Saved entries

▬▬▬▬▬▬▬▬▬▬

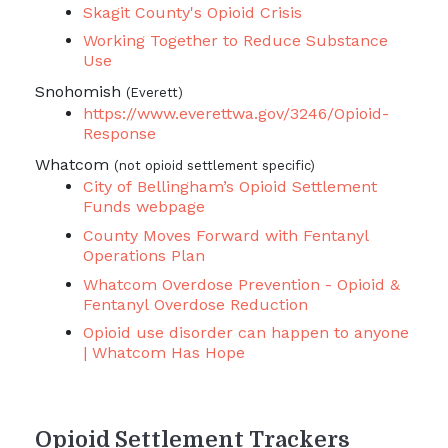
Skagit County's Opioid Crisis
Working Together to Reduce Substance
Use
Snohomish
(Everett)
https://www.everettwa.gov/3246/Opioid-
Response
Whatcom
(not opioid settlement specific)
City of Bellingham’s Opioid Settlement
Funds webpage
County Moves Forward with Fentanyl
Operations Plan
Whatcom Overdose Prevention - Opioid &
Fentanyl Overdose Reduction
Opioid use disorder can happen to anyone
| Whatcom Has Hope
Opioid Settlement Trackers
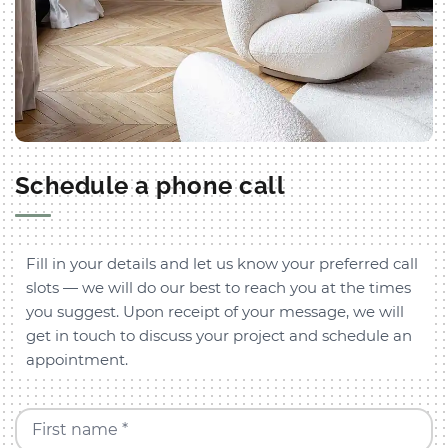
Schedule a phone call
Fill in your details and let us know your preferred call
slots — we will do our best to reach you at the times
you suggest. Upon receipt of your message, we will
get in touch to discuss your project and schedule an
appointment.
First name *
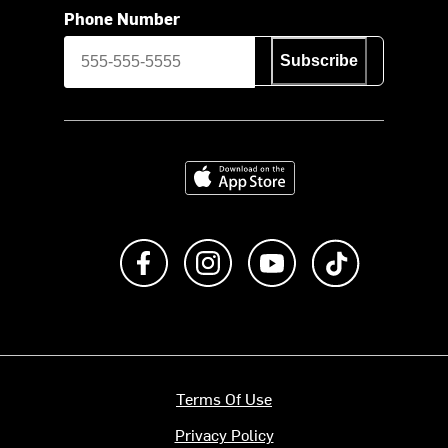
Phone Number
Subscribe
Download on the App Store
Like us on Facebook
Follow us on Instagram
Subscribe to us on Y
footer.tiktok
Terms Of Use
Privacy Policy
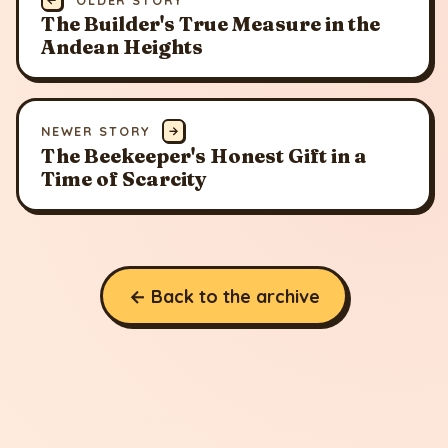
The Builder's True Measure in the
Andean Heights
NEWER STORY
→
The Beekeeper's Honest Gift in a
Time of Scarcity
← Back to the archive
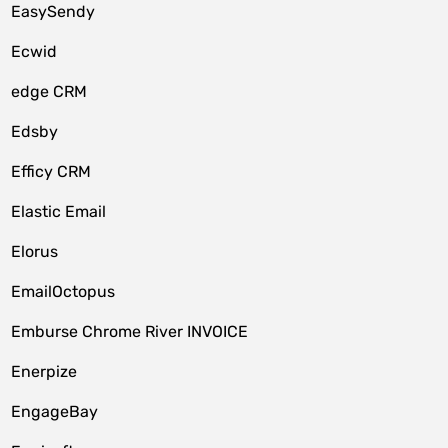
EasySendy
Ecwid
edge CRM
Edsby
Efficy CRM
Elastic Email
Elorus
EmailOctopus
Emburse Chrome River INVOICE
Enerpize
EngageBay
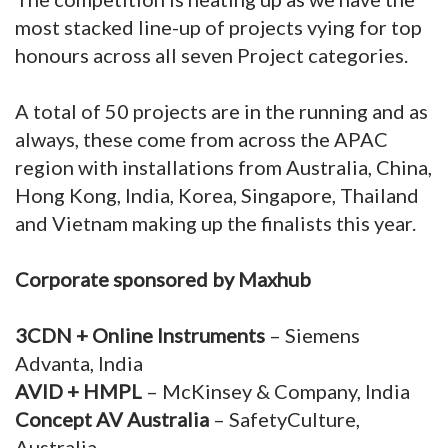
most stacked line-up of projects vying for top
honours across all seven Project categories.
A total of 50 projects are in the running and as
always, these come from across the APAC
region with installations from Australia, China,
Hong Kong, India, Korea, Singapore, Thailand
and Vietnam making up the finalists this year.
Corporate sponsored by Maxhub
3CDN + Online Instruments
– Siemens
Advanta, India
AVID + HMPL
– McKinsey & Company, India
Concept AV Australia
– SafetyCulture,
Australia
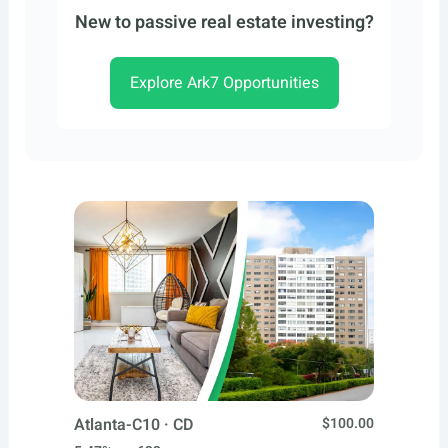
New to passive real estate investing?
Explore Ark7 Opportunities
Atlanta-C10 · CD
$100.00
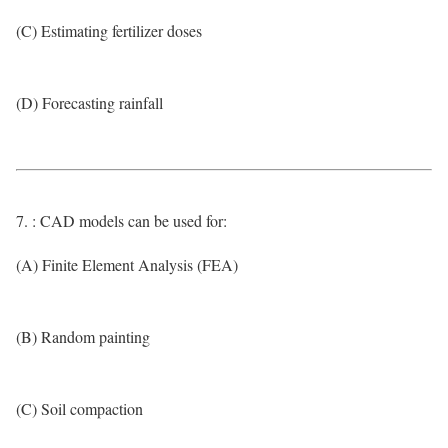
(C) Estimating fertilizer doses
(D) Forecasting rainfall
7. : CAD models can be used for:
(A) Finite Element Analysis (FEA)
(B) Random painting
(C) Soil compaction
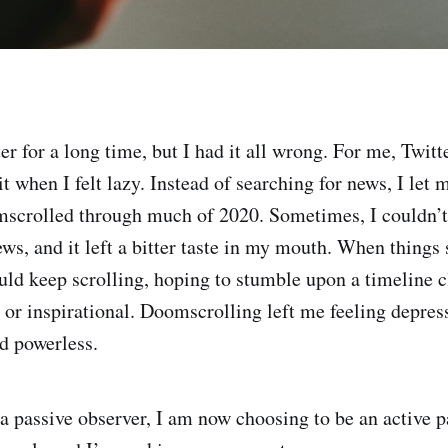
er for a long time, but I had it all wrong. For me, Twitt
it when I felt lazy. Instead of searching for news, I let
mscrolled through much of 2020. Sometimes, I couldn’t
ws, and it left a bitter taste in my mouth. When thing
uld keep scrolling, hoping to stumble upon a timeline
or inspirational. Doomscrolling left me feeling depres
d powerless.
 a passive observer, I am now choosing to be an active p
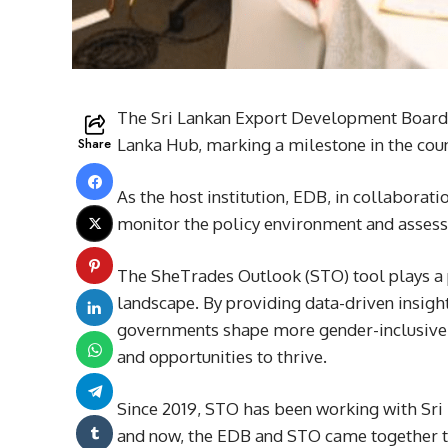
The Sri Lankan Export Development Board 
Share
Lanka Hub, marking a milestone in the cou
As the host institution, EDB, in collabora
monitor the policy environment and assess
The SheTrades Outlook (STO) tool plays a p
landscape. By providing data-driven insight
governments shape more gender-inclusive 
and opportunities to thrive.
Since 2019, STO has been working with Sri 
and now, the EDB and STO came together t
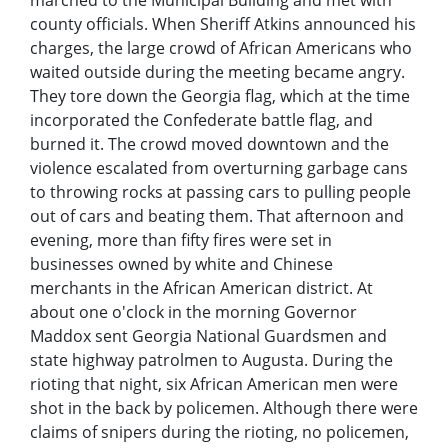
marched to the Municipal Building and met with
county officials. When Sheriff Atkins announced his
charges, the large crowd of African Americans who
waited outside during the meeting became angry.
They tore down the Georgia flag, which at the time
incorporated the Confederate battle flag, and
burned it. The crowd moved downtown and the
violence escalated from overturning garbage cans
to throwing rocks at passing cars to pulling people
out of cars and beating them. That afternoon and
evening, more than fifty fires were set in
businesses owned by white and Chinese
merchants in the African American district. At
about one o'clock in the morning Governor
Maddox sent Georgia National Guardsmen and
state highway patrolmen to Augusta. During the
rioting that night, six African American men were
shot in the back by policemen. Although there were
claims of snipers during the rioting, no policemen,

▬▬▬▬▬▬▬▬▬▬

Task prompt
In the answer, return exactly the lines from the line containing "county officials. When" to the end of the records above, and no others.

Response for this exercise
county officials. When Sheriff Atkins announced his
charges, the large crowd of African Americans who
waited outside during the meeting became angry.
They tore down the Georgia flag, which at the time
incorporated the Confederate battle flag, and
burned it. The crowd moved downtown and the
violence escalated from overturning garbage cans
to throwing rocks at passing cars to pulling people
out of cars and beating them. That afternoon and
evening, more than fifty fires were set in
businesses owned by white and Chinese
merchants in the African American district. At
about one o'clock in the morning Governor
Maddox sent Georgia National Guardsmen and
state highway patrolmen to Augusta. During the
rioting that night, six African American men were
shot in the back by policemen. Although there were
claims of snipers during the rioting, no policemen,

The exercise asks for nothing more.